There were predictable suits filed by environmentalists who lamented
the loss of habitats for wildlife. But the owners of the land, who
objected to being “lashed to their plows by the environmentalists,”
did not mind cashing in on acreage that yielded more as residential
or industrial real estate than as farmland.
THE BARBELL
“Voters in West Sacramento roundly defeated
an initiative to limit growth. They wanted to see new investments
and new jobs. Meanwhile inner-city revival efforts continued to
fail as urban decay continued. First, affluent foothill communities
refused to implement any low income housing plans, and other locales
were quick to follow their lead.
“No one wanted the poor in their back yards
. . . and despite significant growth in jobs during the decade,
the Sacramento Region found itself facing increasing unemployment
among poorly educated workers who could not qualify for most of
the new jobs. Of course there were still some low income jobs—domestic
help, sales help in the new malls, and still a fair number of agricultural
jobs. But those who filled the minimum wage jobs were hard pressed
to find housing they could afford.
“By the end of the first decade of the new
century, the Sacramento Region found itself facing what some called
a barbell economy with a bipolar split between increasing numbers
of rich and increasing numbers of poor. The gap was reflected in
widening differences among schools, increasing crime, growth in
gated communities and a growing gap in access to health care. Implementation
of the ‘Leave No Children Behind’ initiative meant that
half of all schools were defined as under-performing. However, the
other half of schools were quickly filled to the maximum so that
there was nowhere for the remaining children to go.

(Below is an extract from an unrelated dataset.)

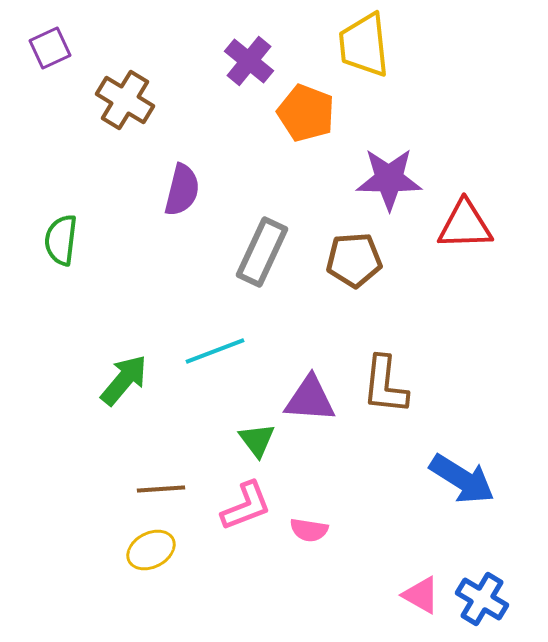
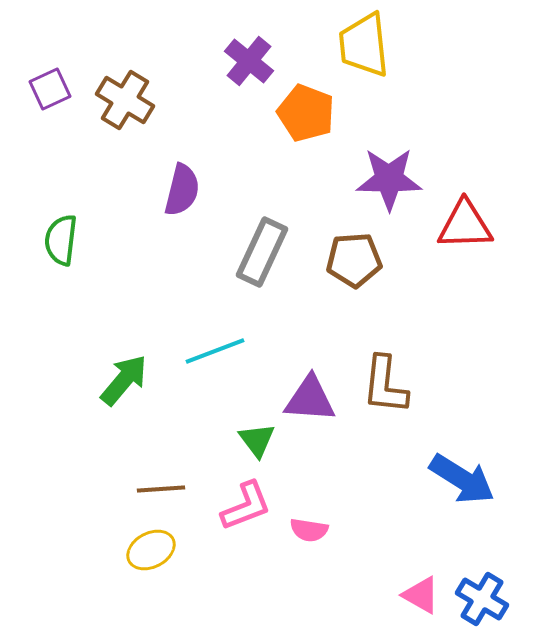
purple square: moved 41 px down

“As the demand for increased social services
for the poor and indigent increased, the supply kept pace as long
as the tax revenues from industry and expensive residential real
estate kept growing. Voters didn’t feel the need to renew
Measure A, the sales tax for transportation investment. During a
flush economy, voters seemed to want to spend their money on their
own homes and cars rather than on public transportation or infrastructure.
BUST (2010-2025)
“Like the early years of the 1990s, and the
early years of the next decade, so the early years after 2010 witnessed
a global recession in high technology. A massive transfer of manufacturing
from California to China and India brought new wealth to low wage
workers in those countries and new problems to the Sacramento Region.
How to provide services for a growing army of unemployed workers
in an area that was ill-equipped to handle them?

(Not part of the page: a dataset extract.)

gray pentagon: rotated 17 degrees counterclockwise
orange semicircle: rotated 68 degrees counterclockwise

“When unemployment topped 9% in 2015, real
estate values plummeted. Bankruptcies soared. High school graduates
left the area to find work. The poverty level among children reached
34%.
“There was a time when the government had
been a major and very stable employer. But under the influence of
the business culture during the high technology boom, many government
jobs had been automated, privatized, or cut as former bureaucrats
found higher paying jobs in industry. Nor was it possible to fall
back on agriculture. Empty parking lots do not make for fertile
fields,” she read, reaching the script’s end.

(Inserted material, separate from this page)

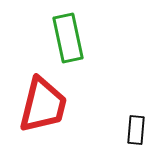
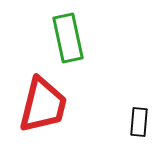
black rectangle: moved 3 px right, 8 px up
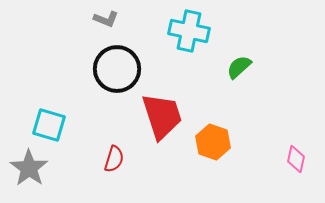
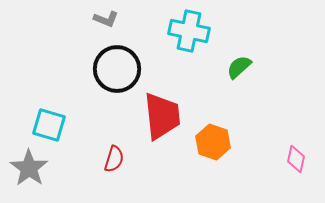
red trapezoid: rotated 12 degrees clockwise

“Jim, I’m going to add just one more
bit to close this...” said Stacy, wrapping up a long day.
She typed for a moment at the console and then
read aloud, “Looking back on the boom and bust, it’s
easy to accuse those who wanted to replicate Silicon Valley in New
Tech Valley of lacking foresight. But when you put yourself back
in 2003, it’s easy to see how workers, investors, and voters
were able to place such faith in the vision. How could they have
seen that it would turn out to have been only a mirage?”